Monday, September 18, 2017

Environmental, outdoor groups vow to fight national monument reductions

Environmental and outdoor recreation groups threatened Monday to sue if President Donald Trump adopts Interior Secretary Ryan Zinke's leaked proposal to alter nearly a dozen national monuments, while grazing, fishing and other groups welcomed the recommendations. University of Colorado law professor Mark Squillace, an expert in the Antiquities Act, said in an email that Zinke's proposal raises a host of legal issues given that no president has considered making so many changes to previous designations. "Decisions to protect certain objects (and not others) involve judgment call that courts have shown an inclination to respect," he said. "The significant legal issues aside, if we allow presidents to second guess the judgments of their predecessor there would no end to the mischief that would create." Although Zinke has proposed amending all 10 monuments' proclamations to shift the way they are managed, the majority of the management plans for these monuments have not been finalized because they take between five and six years to complete. Randi Spivak, public lands program director for the advocacy group Center for Biological Diversity, said any proclamation change "would be subject to challenge" and "any proposed management plan changes will need to formally go through the same legal and administrative processes again, subject to the same administrative appeal and litigation requirements." "This process will be very legally vulnerable because it will have to deal with all the scientific, environmental and social conclusions produced during the first round of management plan creation," she said. "This would be a massive hurdle for the administration."...more

There is one bright spot in all this:

 Grazing advocates also welcomed the idea of providing ranchers with more access on five different monuments, including not only Bears Ears, Grand Staircase-Escalante and Gold Butte but also the New Mexico monuments Rio Grande Del Norte and Organ Mountains-Desert Peaks.

Both NM monuments have terrible anti-grazing language in them. What remains to be seen is how Interior proposes to fix this issue. It would appear to me they have three options:

° Revise the proclamation to include language like that in the Basin and Range Proclamation, which makes it clear the monument designation has no impact on livestock grazing

° Revise the proclamation to remove the consistency language but still leave it vague as to how the proclamation affects livestock grazing, or

° Not  revise the proclamation and claim they can fix the issue through policy memos and internal guidance.

If they truly want to protect the ranching families in these monuments, they will pursue the first option.

The second option will give these families a better chance of surviving the designation, but still leave them vulnerable to lawsuits or other negative actions

The third option is a total cop out.

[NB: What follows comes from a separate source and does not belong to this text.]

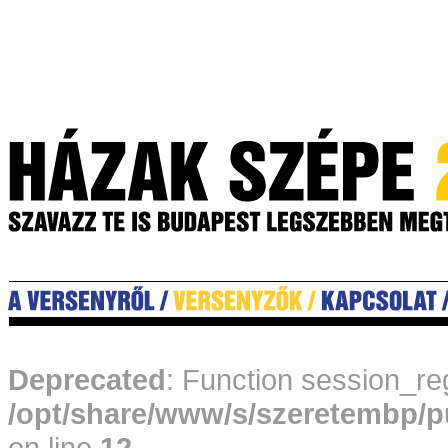
Deprecated
: Function session_reg
/opt/share/www/s/szeretembp/p
on line
12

The consistency language will remain causing great vulnerability to lawsuits and anti-grazing policies of future administrations.

We will be watching to see what Interior's real intent is with respect to the future of ranching in these monuments.

And let's take a look at the statement of the law professor:

 "The significant legal issues aside, if we allow presidents to second guess the judgments of their predecessor there would no end to the mischief that would create."

Let's think carefully of what that would mean. If a President orders troops into a war zone, it would be inappropriate for a subsequent President to "second guess the judgements of their predecessor" and withdraw those troops? We'd be involved in a perpetual war with no options? What a ridiculous statement to make.

2 comments:

Unknown said...

The Antiquities Act has become a runaway means for illegitimate actions. Maybe legal action by the enviros would have an effect opposite from their agenda.